Poor international form might be easier to forgive if mismanagement and confusion at an organisational level were not clearly factors as well.

In the aftermath of the axing of coach Ottis Gibson and his cohort, CSA presented a new management structure that promised to introduce accountability to the management of the Proteas and the player-seletion process. It all sounded good. In theory.

Interim director of cricket Corrie van Zyl has since been suspended, as have chief operating officer Naasei Appiah and commercial manager Clive Eksteen.

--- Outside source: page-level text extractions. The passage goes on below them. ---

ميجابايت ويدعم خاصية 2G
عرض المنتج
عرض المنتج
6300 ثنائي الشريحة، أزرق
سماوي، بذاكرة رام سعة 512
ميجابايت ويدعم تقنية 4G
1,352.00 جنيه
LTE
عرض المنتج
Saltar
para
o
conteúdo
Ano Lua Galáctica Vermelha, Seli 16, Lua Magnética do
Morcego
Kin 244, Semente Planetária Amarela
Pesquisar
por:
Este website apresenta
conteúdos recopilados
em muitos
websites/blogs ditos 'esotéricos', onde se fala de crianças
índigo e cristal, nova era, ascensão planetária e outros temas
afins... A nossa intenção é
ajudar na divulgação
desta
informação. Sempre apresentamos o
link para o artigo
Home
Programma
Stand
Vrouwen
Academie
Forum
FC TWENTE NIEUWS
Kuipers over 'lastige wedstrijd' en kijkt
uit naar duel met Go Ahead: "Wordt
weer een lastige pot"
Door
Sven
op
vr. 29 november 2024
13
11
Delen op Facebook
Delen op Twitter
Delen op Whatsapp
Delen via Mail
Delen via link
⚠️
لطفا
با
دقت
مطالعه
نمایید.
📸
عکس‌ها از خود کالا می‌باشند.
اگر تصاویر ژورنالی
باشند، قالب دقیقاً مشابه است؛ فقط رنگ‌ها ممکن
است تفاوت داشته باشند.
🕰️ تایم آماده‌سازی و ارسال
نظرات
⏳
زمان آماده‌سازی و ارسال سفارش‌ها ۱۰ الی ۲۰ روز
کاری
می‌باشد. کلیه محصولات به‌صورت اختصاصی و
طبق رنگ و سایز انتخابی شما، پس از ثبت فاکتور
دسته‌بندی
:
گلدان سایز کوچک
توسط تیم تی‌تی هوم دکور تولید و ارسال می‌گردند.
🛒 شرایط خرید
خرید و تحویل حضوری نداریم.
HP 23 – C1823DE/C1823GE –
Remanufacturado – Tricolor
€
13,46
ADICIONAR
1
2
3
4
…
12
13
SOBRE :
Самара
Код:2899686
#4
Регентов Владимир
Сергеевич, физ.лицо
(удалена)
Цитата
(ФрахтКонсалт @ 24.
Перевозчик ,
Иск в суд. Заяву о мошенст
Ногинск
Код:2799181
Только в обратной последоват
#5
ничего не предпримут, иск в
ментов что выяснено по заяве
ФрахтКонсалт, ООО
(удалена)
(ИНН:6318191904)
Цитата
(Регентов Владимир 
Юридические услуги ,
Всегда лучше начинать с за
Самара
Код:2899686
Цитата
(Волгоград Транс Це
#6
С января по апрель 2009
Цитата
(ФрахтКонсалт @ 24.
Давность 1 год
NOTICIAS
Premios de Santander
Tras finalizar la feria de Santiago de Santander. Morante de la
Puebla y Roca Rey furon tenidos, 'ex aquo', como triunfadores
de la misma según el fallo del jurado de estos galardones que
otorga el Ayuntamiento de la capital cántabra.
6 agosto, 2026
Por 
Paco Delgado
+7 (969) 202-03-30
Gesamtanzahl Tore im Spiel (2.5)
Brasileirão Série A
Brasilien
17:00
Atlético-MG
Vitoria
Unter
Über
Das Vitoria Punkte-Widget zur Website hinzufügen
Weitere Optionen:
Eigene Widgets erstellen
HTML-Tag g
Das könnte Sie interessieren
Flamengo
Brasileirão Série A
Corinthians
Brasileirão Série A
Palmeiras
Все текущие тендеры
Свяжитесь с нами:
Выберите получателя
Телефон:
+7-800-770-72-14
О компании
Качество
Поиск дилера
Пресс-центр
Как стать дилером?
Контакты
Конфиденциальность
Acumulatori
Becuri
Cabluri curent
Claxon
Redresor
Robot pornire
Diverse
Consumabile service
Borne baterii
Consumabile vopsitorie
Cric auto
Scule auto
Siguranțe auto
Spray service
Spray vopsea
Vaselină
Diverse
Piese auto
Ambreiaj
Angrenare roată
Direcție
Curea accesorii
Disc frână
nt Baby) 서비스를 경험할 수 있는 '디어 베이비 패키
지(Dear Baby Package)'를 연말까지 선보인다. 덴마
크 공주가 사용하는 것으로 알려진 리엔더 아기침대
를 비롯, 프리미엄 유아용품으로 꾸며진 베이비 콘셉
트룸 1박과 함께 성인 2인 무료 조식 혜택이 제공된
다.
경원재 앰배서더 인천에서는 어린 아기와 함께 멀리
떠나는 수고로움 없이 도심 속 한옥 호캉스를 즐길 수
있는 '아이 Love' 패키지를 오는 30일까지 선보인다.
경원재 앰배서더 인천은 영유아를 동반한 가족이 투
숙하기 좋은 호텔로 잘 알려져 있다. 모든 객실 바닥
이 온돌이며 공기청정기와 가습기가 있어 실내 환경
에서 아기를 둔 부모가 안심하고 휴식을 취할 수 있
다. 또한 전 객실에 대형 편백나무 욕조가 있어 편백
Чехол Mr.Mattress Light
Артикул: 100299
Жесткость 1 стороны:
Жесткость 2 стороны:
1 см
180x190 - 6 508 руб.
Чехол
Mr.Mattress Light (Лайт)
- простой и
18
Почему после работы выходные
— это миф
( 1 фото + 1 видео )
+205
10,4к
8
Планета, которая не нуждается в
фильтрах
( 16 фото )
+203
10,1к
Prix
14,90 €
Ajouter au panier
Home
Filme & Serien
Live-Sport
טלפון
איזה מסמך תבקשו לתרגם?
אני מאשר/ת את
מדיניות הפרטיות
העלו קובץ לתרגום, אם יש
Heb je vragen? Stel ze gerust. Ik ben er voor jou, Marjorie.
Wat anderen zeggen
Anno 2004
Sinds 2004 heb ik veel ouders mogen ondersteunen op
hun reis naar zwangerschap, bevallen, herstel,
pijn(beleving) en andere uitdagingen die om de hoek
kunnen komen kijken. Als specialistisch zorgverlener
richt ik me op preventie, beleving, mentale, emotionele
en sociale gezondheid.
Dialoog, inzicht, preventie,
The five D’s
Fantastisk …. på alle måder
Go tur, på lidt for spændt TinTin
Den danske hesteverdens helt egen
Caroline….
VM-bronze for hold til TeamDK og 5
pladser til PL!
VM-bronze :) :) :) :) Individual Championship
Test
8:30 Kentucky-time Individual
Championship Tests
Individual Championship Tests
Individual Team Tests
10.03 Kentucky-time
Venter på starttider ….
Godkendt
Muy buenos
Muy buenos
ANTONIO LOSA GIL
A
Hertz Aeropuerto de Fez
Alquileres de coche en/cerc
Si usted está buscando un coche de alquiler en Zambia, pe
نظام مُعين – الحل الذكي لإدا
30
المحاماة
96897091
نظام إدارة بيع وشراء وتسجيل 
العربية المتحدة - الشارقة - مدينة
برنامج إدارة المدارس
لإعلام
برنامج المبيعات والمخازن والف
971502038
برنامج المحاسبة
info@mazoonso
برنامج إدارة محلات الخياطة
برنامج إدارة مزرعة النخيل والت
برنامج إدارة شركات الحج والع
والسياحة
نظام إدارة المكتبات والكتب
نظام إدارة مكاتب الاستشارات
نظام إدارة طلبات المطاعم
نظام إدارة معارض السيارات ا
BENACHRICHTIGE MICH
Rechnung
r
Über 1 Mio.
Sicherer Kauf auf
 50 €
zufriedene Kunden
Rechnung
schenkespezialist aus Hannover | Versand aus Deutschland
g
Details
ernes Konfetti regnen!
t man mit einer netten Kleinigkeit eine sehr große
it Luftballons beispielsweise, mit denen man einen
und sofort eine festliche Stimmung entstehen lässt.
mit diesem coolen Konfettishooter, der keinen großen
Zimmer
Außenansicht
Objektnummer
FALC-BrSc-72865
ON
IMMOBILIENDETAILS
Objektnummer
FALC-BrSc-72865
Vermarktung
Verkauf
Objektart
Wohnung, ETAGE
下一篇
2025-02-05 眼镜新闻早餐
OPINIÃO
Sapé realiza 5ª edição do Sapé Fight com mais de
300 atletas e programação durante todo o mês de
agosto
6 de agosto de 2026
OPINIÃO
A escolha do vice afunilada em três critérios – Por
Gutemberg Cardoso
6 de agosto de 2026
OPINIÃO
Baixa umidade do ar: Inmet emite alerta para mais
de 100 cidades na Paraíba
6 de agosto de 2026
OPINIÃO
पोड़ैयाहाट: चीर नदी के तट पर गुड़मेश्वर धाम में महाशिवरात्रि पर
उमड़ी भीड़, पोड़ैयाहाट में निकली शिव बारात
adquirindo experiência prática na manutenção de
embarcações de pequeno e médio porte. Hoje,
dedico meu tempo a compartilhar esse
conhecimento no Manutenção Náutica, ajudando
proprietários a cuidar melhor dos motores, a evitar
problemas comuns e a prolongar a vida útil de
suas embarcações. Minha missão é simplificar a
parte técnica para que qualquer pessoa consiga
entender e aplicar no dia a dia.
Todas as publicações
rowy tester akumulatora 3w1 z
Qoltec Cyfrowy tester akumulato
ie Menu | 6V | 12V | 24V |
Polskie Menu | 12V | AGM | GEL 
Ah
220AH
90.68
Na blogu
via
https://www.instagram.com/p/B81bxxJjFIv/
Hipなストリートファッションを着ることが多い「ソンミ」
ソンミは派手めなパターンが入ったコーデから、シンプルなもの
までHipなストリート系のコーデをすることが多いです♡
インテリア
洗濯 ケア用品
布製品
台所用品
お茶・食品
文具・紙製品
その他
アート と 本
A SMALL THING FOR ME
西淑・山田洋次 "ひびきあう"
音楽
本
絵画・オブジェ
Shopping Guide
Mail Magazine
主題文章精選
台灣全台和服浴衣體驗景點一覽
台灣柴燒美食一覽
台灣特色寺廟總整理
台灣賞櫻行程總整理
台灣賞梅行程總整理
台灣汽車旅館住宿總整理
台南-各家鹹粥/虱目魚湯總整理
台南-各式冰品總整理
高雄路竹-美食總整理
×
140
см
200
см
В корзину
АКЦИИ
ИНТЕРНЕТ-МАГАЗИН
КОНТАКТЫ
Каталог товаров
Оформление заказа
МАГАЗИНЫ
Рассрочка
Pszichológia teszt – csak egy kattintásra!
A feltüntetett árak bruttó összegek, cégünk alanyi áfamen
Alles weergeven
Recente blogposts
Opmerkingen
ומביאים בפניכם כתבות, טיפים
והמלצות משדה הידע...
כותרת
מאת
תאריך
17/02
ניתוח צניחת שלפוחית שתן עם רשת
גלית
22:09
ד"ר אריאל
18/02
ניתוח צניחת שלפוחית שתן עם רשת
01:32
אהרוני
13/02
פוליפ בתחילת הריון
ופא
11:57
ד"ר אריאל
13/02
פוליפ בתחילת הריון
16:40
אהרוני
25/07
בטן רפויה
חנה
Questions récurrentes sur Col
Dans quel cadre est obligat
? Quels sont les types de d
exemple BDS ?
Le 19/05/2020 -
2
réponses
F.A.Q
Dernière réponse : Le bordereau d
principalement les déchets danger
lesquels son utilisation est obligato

Enoch Nkwe will be the “interim team director” for the England tour but no one quite knows what that means — especially for the long-term coaching of the side.

And it was exactly a question about who would be selecting the team that so provoked CSA that it took the extraordinary step of shutting journalists out. Even Russian President Vladimir Putin can offer more subtlety.

Then there’s the unmissable Graeme Smith fiasco. He was clearly interested in the director of cricket position, despite initial denials, but has said CSA must first sort itself out before he comes on board — and that includes resolving all the legal actions against it.

In addition to the case brought by Saca, the Western Province Cricket Association also delivered an embarrassing bloody nose to CSA last week when it won its arbitration case after CSA had placed its board under administration.

Night has fallen now on Glenhove Road. The cars are fewer. The road is soaked in the rain. You’re still left wondering what happens behind the windows of the white-washed building. Even your worst imaginings couldn’t ruin cricket but it will take some time for the South African game to regain its form.